La sentenza ha innanzitutto chiarito che il controllo di costituzionalità delle leggi retroattive diviene “ancor più stringente” qualora l’intervento legislativo “incida su giudizi ancora in corso, specialmente nel caso in cui sia coinvolta nel processo un’amministrazione pubblica”, essendo precluso al legislatore “di risolvere, con legge, specifiche controversie e di determinare, per questa via, uno sbilanciamento tra le posizioni delle parti coinvolte nel giudizio”.

Al fine di verificare se l’intervento legislativo retroattivo sia effettivamente preordinato a condizionare l’esito di giudizi pendenti, la Corte costituzionale è chiamata a svolgere – in piena sintonia con la giurisprudenza della Corte EDU – uno scrutinio che assicuri una “particolare estensione e intensità del controllo sul corretto uso del potere legislativo”, tenendo conto delle concrete tempistiche e modalità dell’intervento del legislatore.

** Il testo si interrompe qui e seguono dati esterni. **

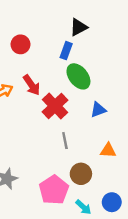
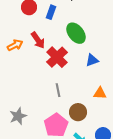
blue rectangle: (66, 51) -> (51, 12), moved
gray line: (65, 141) -> (58, 90), moved

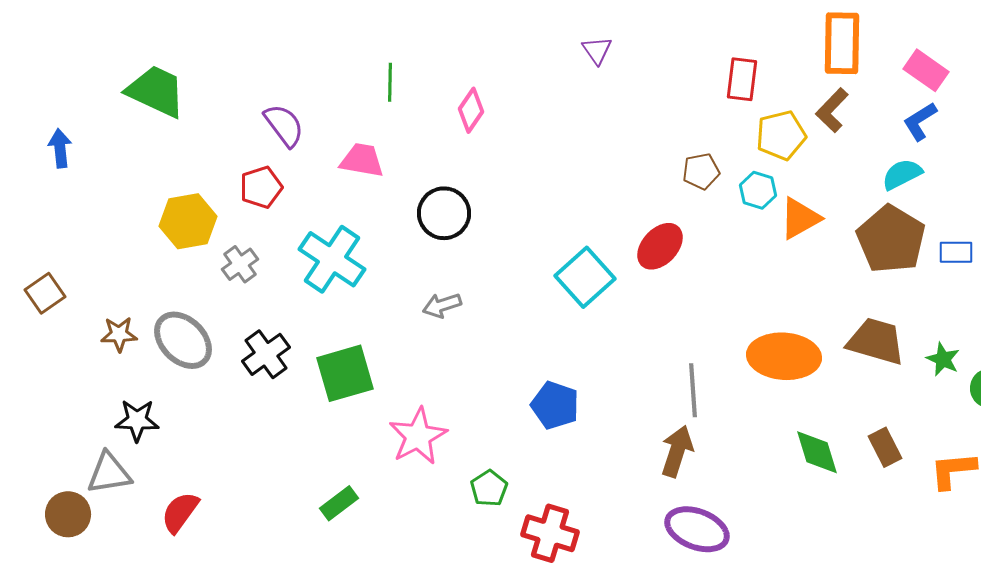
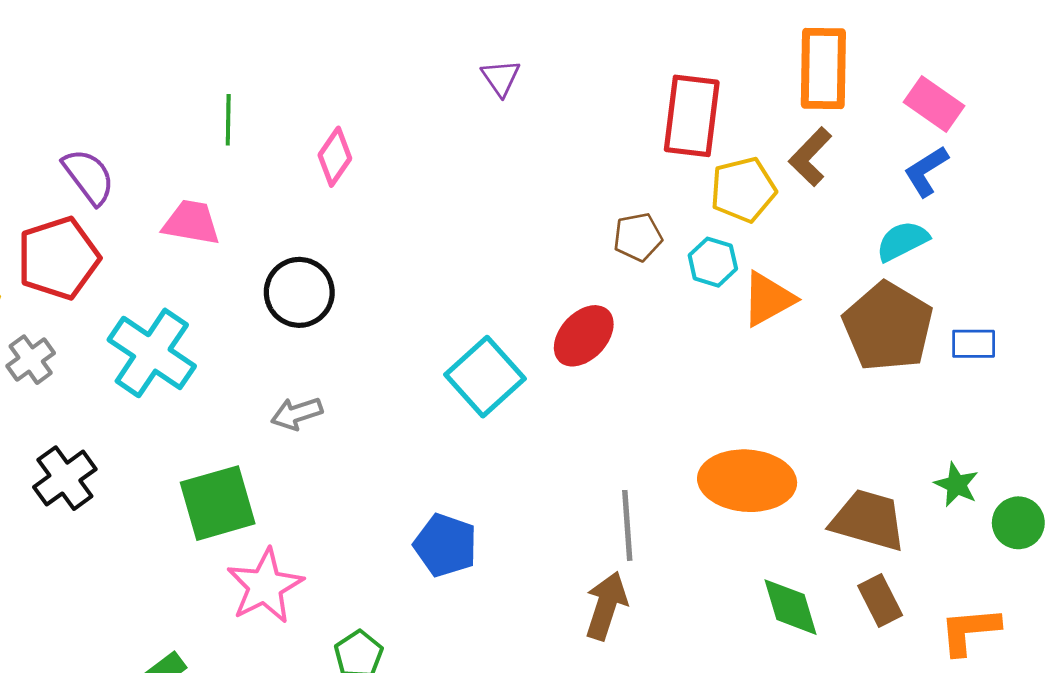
red rectangle: (742, 79) -> (692, 116), size x1.4
red pentagon: (261, 187) -> (58, 258), size x1.5
brown trapezoid: (876, 341) -> (868, 520), moved
green square: (345, 373) -> (218, 503), moved

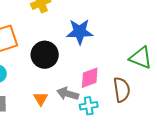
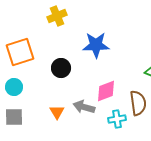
black circle: (45, 55) -> (61, 68), size x0.7
cyan cross: (89, 106) -> (117, 119), moved

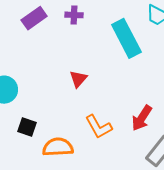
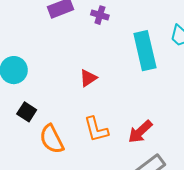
orange semicircle: (58, 147) -> (52, 139), turned -128

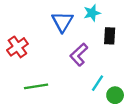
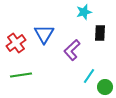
blue triangle: (62, 22) -> (44, 34), moved
green line: (36, 86) -> (21, 75), moved

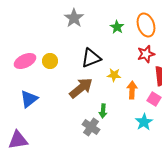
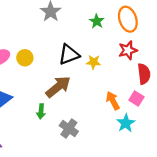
yellow star: (114, 75) -> (94, 62), moved
orange arrow: (132, 90) -> (113, 101), moved, turned -30
green arrow: (103, 111) -> (41, 111), moved

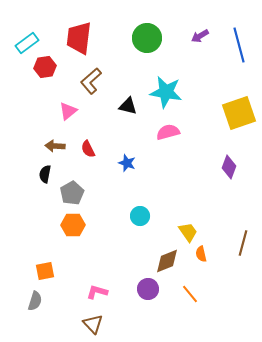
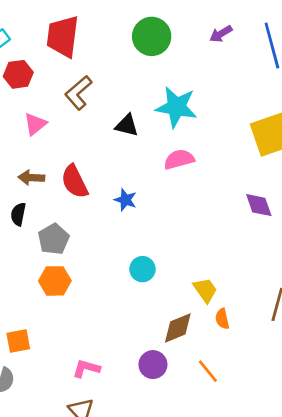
pink triangle: (68, 111) -> (35, 124), moved
red semicircle: (88, 149) -> (74, 182), size x1.5
purple diamond: (229, 167) -> (259, 205), turned -40

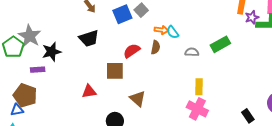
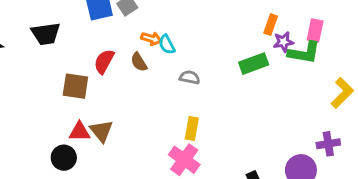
green rectangle: (220, 44) -> (254, 64), moved
brown semicircle: (155, 47) -> (139, 62), turned 128
red semicircle: (132, 51) -> (104, 61), turned -36
red triangle: (89, 91) -> (80, 132), moved

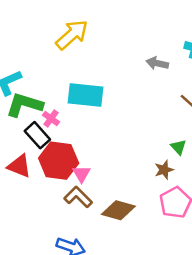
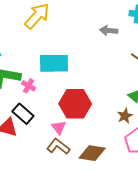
black rectangle: (37, 135) -> (23, 114), moved
red hexagon: (59, 161) -> (75, 104), moved

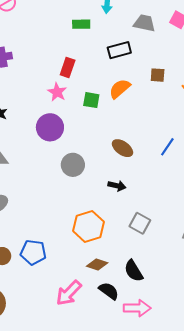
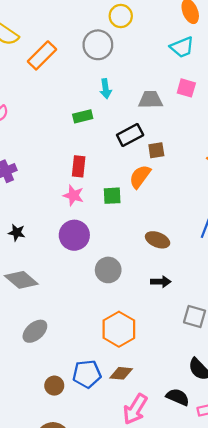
brown square: (158, 75) -> (156, 150), moved
orange hexagon: (89, 226) -> (119, 329), moved
brown diamond: (97, 264) -> (121, 373), moved

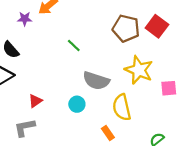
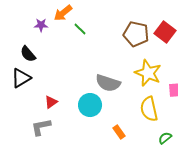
green line: (74, 45) -> (80, 29), moved
cyan circle: (77, 104) -> (90, 105), size x1.5
yellow semicircle: (122, 107) -> (149, 109), moved

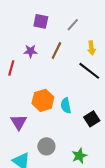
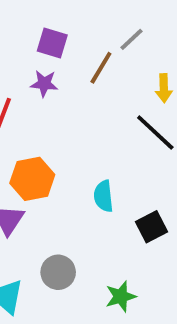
purple square: (41, 21) -> (52, 43), moved
brown line: (56, 50) -> (101, 68), moved
orange hexagon: (43, 100) -> (32, 179), moved

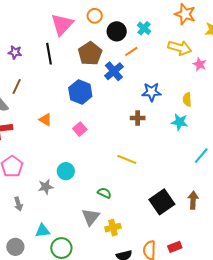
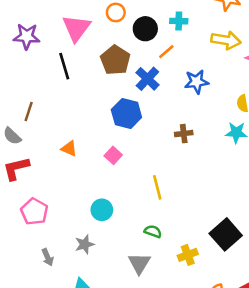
cyan cross: (144, 28) -> (179, 21), turned -32
purple star: (15, 52) -> (27, 36), moved, size x1.5
blue hexagon: (80, 92) -> (126, 114), moved
blue star: (152, 92) -> (196, 82), moved
yellow line: (127, 159) -> (157, 187), moved, turned 60
gray star: (46, 187) -> (85, 244), moved
yellow cross: (113, 228) -> (188, 255), moved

Inoltre, nelle motivazioni si è chiarito che “solo imperative ragioni di interesse generale possono consentire un’interferenza del legislatore su giudizi in corso” e che “i principi dello stato di diritto e del giusto processo impongono che tali ragioni siano trattate con il massimo grado di circospezione possibile”. Nel caso in esame non sussistevano imperative ragioni di interesse generale a giustificazione della legge. Di qui la sua illegittimità costituzionale per violazione – tra l’altro – dei principi della certezza del diritto e dell’equo processo, di cui agli artt. 3, 111, primo e secondo comma, e 117, primo comma, della Costituzione, quest’ultimo in relazione all’art. 6 CEDU.

La sentenza ribadisce e rafforza la costruzione di una “solida sinergia fra principi costituzionali interni e principi contenuti nella CEDU” e fra la Corte costituzionale e la Corte di Strasburgo, nell’ottica di un rapporto di “integrazione reciproca”.